The courts must strive to impose sentences that are proportional to the crime, the criminal and the needs of the society and achieve justice”.


[11] I am satisfied that trial court took cognisance of these circumstances and the above dictum. The sentence imposed is not only appropriate but just.


[12] It is trite that a court of appeal should not replace the sentence imposed by the trial court with its own, unless it is justified to do so. See S v Obisi 2005 (2) SACR 35 (W) at 35 i – j. As indicated above I see no reason to interfere and replace the sentence imposed.


[13] In view of the aforesaid I am not persuaded that the court a quo misdirected itself or that, the sentence is shockingly inappropriate.


[14] In the circumstances I make the following order.


ORDER

The appeal in respect of sentence is dismissed.



_______________

S. CHESIWE, AJ

I concur.





________________

B. C. MOCUMIE, J


On behalf of the applicant: Attorney S. Kruger

Instructed by:

Bloemfontein Justice Centre

BLOEMFONTEIN



On behalf of the respondent: Adv. A. M. Ferreira

Instructed by:

Director of Public Prosecutions

BLOEMFONTEIN

/eb

1Although the Act refers to “ retarded” I will throughout the judgment use the term “impaired” as it is the most appropriate.

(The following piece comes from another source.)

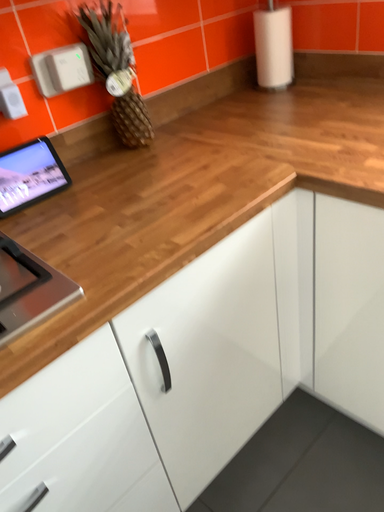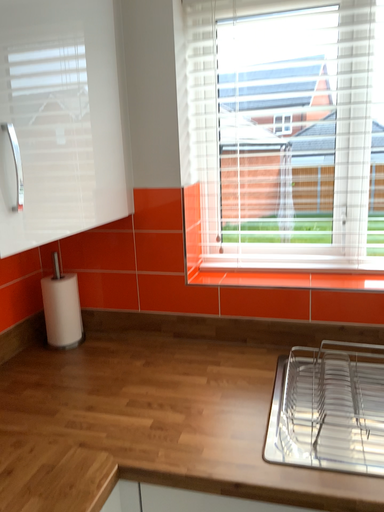 Question: How did the camera likely rotate when shooting the video?

Choices:
 (A) rotated left
 (B) rotated right

Answer: (B)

2Section 1 provides: - “person who is mentally disabled means a person affected by any mental disability, including any disorder or disability of the mind, to the extent that he or she, at the time of the alleged commission of the offence in question, was –

(a) unable to appreciate the nature and responsibly foreseeable consequences of a sexual act;

(b) able to appreciate the nature and reasonably foreseeable consequences of such act, but unable to act in accordance with that appreciation;

(c) unable to resist the commission of any such act; or

(d) unable to communicate his or her unwillingness to participate in any such act”.